* _Work required_: From the first line to the last, write out the records exactly, leaving the pictures behind.

───── Dataset records

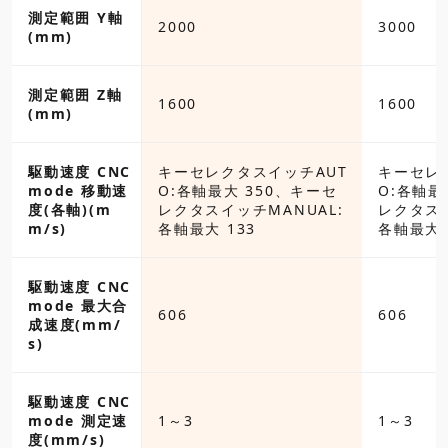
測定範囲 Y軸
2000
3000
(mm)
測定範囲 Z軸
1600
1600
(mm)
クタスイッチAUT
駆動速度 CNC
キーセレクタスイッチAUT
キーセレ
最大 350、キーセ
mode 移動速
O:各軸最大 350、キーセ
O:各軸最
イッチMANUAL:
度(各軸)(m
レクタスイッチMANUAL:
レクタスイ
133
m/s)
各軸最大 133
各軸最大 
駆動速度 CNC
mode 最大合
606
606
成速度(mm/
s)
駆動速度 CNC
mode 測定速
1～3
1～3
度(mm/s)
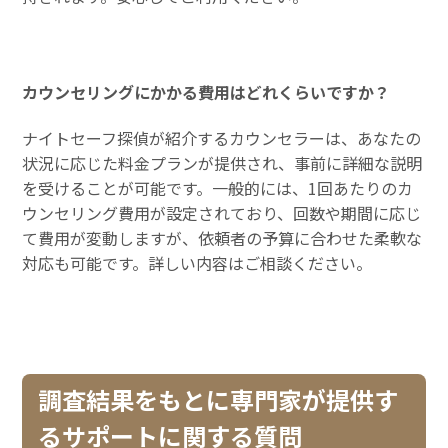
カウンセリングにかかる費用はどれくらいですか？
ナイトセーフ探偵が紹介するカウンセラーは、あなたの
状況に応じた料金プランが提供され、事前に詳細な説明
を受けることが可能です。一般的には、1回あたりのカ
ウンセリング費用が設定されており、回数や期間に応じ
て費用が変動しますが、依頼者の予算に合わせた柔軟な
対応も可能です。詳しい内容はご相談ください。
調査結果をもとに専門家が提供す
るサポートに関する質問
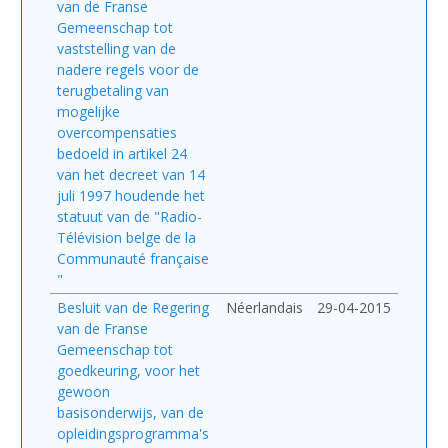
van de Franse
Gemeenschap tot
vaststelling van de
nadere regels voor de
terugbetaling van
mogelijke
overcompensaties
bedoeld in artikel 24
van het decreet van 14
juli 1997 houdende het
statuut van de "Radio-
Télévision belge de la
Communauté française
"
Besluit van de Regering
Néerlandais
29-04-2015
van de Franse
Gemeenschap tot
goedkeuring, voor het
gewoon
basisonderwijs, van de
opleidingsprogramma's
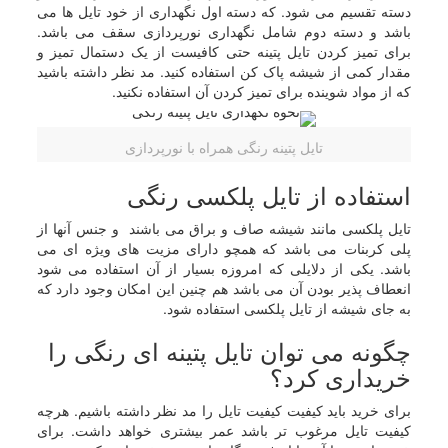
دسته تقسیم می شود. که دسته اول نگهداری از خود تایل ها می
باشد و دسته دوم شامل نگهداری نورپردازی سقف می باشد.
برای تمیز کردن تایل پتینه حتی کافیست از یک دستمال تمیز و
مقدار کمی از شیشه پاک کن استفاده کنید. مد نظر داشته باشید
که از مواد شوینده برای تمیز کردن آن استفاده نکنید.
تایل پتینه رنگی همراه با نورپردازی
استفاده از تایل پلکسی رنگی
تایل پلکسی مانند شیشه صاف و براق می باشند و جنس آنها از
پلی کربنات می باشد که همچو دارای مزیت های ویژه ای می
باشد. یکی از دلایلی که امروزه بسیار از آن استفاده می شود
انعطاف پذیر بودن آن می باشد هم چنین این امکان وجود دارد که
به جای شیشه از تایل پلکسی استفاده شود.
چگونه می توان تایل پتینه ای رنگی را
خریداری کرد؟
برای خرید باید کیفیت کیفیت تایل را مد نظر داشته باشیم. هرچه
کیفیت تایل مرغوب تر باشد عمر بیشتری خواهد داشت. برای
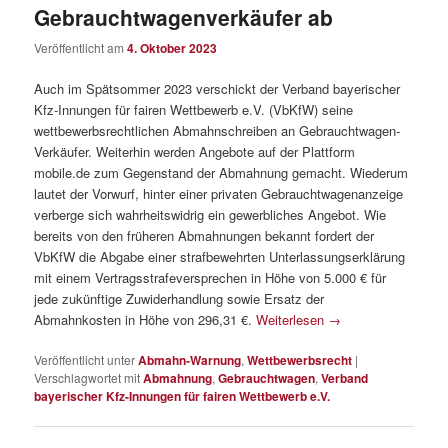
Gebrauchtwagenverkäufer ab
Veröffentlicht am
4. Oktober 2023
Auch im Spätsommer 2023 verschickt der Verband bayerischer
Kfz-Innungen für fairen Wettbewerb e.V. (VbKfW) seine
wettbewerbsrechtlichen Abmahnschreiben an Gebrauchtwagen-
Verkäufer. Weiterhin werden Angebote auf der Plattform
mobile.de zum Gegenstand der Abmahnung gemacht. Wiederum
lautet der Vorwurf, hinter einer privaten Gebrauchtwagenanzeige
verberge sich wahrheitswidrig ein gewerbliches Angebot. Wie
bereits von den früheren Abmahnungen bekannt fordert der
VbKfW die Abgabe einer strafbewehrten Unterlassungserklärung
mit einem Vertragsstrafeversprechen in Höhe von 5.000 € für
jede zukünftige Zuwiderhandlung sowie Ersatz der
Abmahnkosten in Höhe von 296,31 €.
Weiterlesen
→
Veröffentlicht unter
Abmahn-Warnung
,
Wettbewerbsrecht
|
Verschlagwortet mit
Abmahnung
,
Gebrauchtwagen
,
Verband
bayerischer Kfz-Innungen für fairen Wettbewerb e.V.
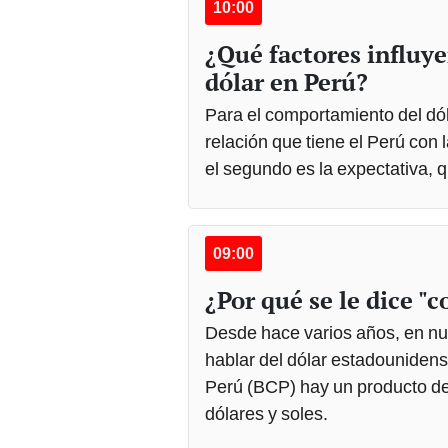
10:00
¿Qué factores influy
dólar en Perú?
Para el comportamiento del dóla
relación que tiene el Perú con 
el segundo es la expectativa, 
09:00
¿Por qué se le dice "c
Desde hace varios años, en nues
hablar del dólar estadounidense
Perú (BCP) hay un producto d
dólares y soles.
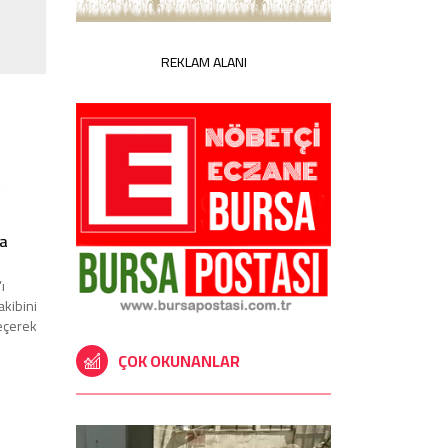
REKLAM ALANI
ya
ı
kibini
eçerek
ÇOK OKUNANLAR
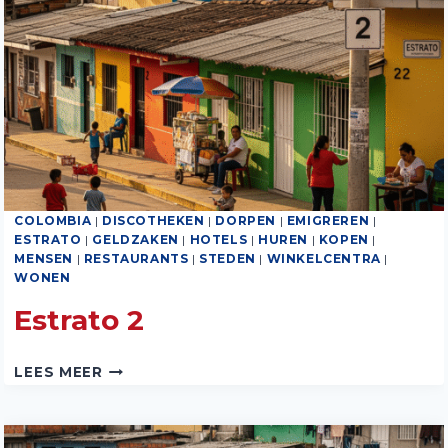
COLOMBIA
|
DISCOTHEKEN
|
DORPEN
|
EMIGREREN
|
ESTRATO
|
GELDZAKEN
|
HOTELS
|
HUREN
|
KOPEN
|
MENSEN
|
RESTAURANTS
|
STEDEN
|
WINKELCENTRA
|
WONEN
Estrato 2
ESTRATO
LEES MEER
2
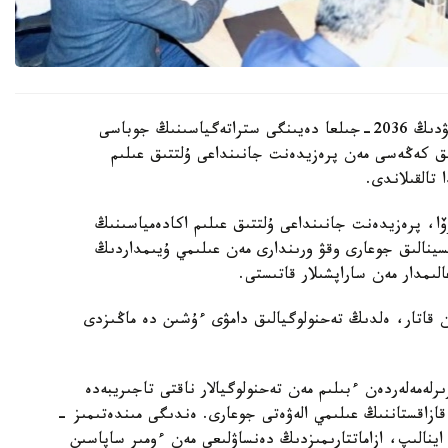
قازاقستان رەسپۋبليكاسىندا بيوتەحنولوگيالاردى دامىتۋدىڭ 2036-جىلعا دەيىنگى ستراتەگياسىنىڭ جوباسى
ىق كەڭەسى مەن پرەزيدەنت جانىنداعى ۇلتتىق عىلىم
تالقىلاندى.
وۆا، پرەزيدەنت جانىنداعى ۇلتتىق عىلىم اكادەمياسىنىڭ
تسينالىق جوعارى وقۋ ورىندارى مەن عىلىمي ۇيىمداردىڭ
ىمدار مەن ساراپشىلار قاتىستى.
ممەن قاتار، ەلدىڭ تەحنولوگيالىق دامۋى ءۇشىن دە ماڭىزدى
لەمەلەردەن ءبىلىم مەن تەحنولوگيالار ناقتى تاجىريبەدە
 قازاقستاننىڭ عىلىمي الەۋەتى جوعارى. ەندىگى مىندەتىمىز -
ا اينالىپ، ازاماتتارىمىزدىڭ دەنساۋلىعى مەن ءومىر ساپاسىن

──────────

* _Output for this exercise_:
測定範囲 Y軸
2000
3000
(mm)
測定範囲 Z軸
1600
1600
(mm)
クタスイッチAUT
駆動速度 CNC
キーセレクタスイッチAUT
キーセレ
最大 350、キーセ
mode 移動速
O:各軸最大 350、キーセ
O:各軸最
イッチMANUAL:
度(各軸)(m
レクタスイッチMANUAL:
レクタスイ
133
m/s)
各軸最大 133
各軸最大 
駆動速度 CNC
mode 最大合
606
606
成速度(mm/
s)
駆動速度 CNC
mode 測定速
1～3
1～3
度(mm/s)
カウンセリングにかかる費用はどれくらいですか？
ナイトセーフ探偵が紹介するカウンセラーは、あなたの
状況に応じた料金プランが提供され、事前に詳細な説明
を受けることが可能です。一般的には、1回あたりのカ
ウンセリング費用が設定されており、回数や期間に応じ
て費用が変動しますが、依頼者の予算に合わせた柔軟な
対応も可能です。詳しい内容はご相談ください。
調査結果をもとに専門家が提供す
るサポートに関する質問
van de Franse
Gemeenschap tot
vaststelling van de
nadere regels voor de
terugbetaling van
mogelijke
overcompensaties
bedoeld in artikel 24
van het decreet van 14
juli 1997 houdende het
statuut van de "Radio-
Télévision belge de la
Communauté française
"
Besluit van de Regering
Néerlandais
29-04-2015
van de Franse
Gemeenschap tot
goedkeuring, voor het
gewoon
basisonderwijs, van de
opleidingsprogramma's
دسته تقسیم می شود. که دسته اول نگهداری از خود تایل ها می
باشد و دسته دوم شامل نگهداری نورپردازی سقف می باشد.
برای تمیز کردن تایل پتینه حتی کافیست از یک دستمال تمیز و
مقدار کمی از شیشه پاک کن استفاده کنید. مد نظر داشته باشید
که از مواد شوینده برای تمیز کردن آن استفاده نکنید.
تایل پتینه رنگی همراه با نورپردازی
استفاده از تایل پلکسی رنگی
تایل پلکسی مانند شیشه صاف و براق می باشند و جنس آنها از
پلی کربنات می باشد که همچو دارای مزیت های ویژه ای می
باشد. یکی از دلایلی که امروزه بسیار از آن استفاده می شود
انعطاف پذیر بودن آن می باشد هم چنین این امکان وجود دارد که
به جای شیشه از تایل پلکسی استفاده شود.
چگونه می توان تایل پتینه ای رنگی را
خریداری کرد؟
برای خرید باید کیفیت کیفیت تایل را مد نظر داشته باشیم. هرچه
کیفیت تایل مرغوب تر باشد عمر بیشتری خواهد داشت. برای
Gebrauchtwagenverkäufer ab
Veröffentlicht am
4. Oktober 2023
Auch im Spätsommer 2023 verschickt der Verband bayerischer
Kfz-Innungen für fairen Wettbewerb e.V. (VbKfW) seine
wettbewerbsrechtlichen Abmahnschreiben an Gebrauchtwagen-
Verkäufer. Weiterhin werden Angebote auf der Plattform
mobile.de zum Gegenstand der Abmahnung gemacht. Wiederum
lautet der Vorwurf, hinter einer privaten Gebrauchtwagenanzeige
verberge sich wahrheitswidrig ein gewerbliches Angebot. Wie
bereits von den früheren Abmahnungen bekannt fordert der
VbKfW die Abgabe einer strafbewehrten Unterlassungserklärung
mit einem Vertragsstrafeversprechen in Höhe von 5.000 € für
jede zukünftige Zuwiderhandlung sowie Ersatz der
Abmahnkosten in Höhe von 296,31 €.
Weiterlesen
→
Veröffentlicht unter
Abmahn-Warnung
,
Wettbewerbsrecht
|
Verschlagwortet mit
Abmahnung
,
Gebrauchtwagen
,
Verband
bayerischer Kfz-Innungen für fairen Wettbewerb e.V.
10:00
¿Qué factores influy
dólar en Perú?
Para el comportamiento del dóla
relación que tiene el Perú con 
el segundo es la expectativa, 
09:00
¿Por qué se le dice "c
Desde hace varios años, en nues
hablar del dólar estadounidense
Perú (BCP) hay un producto d
dólares y soles.
REKLAM ALANI
ya
ı
kibini
eçerek
ÇOK OKUNANLAR
COLOMBIA
|
DISCOTHEKEN
|
DORPEN
|
EMIGREREN
|
ESTRATO
|
GELDZAKEN
|
HOTELS
|
HUREN
|
KOPEN
|
MENSEN
|
RESTAURANTS
|
STEDEN
|
WINKELCENTRA
|
WONEN
Estrato 2
ESTRATO
LEES MEER
2
قازاقستان رەسپۋبليكاسىندا بيوتەحنولوگيالاردى دامىتۋدىڭ 2036-جىلعا دەيىنگى ستراتەگياسىنىڭ جوباسى
ىق كەڭەسى مەن پرەزيدەنت جانىنداعى ۇلتتىق عىلىم
تالقىلاندى.
وۆا، پرەزيدەنت جانىنداعى ۇلتتىق عىلىم اكادەمياسىنىڭ
تسينالىق جوعارى وقۋ ورىندارى مەن عىلىمي ۇيىمداردىڭ
ىمدار مەن ساراپشىلار قاتىستى.
ممەن قاتار، ەلدىڭ تەحنولوگيالىق دامۋى ءۇشىن دە ماڭىزدى
لەمەلەردەن ءبىلىم مەن تەحنولوگيالار ناقتى تاجىريبەدە
 قازاقستاننىڭ عىلىمي الەۋەتى جوعارى. ەندىگى مىندەتىمىز -
ا اينالىپ، ازاماتتارىمىزدىڭ دەنساۋلىعى مەن ءومىر ساپاسىن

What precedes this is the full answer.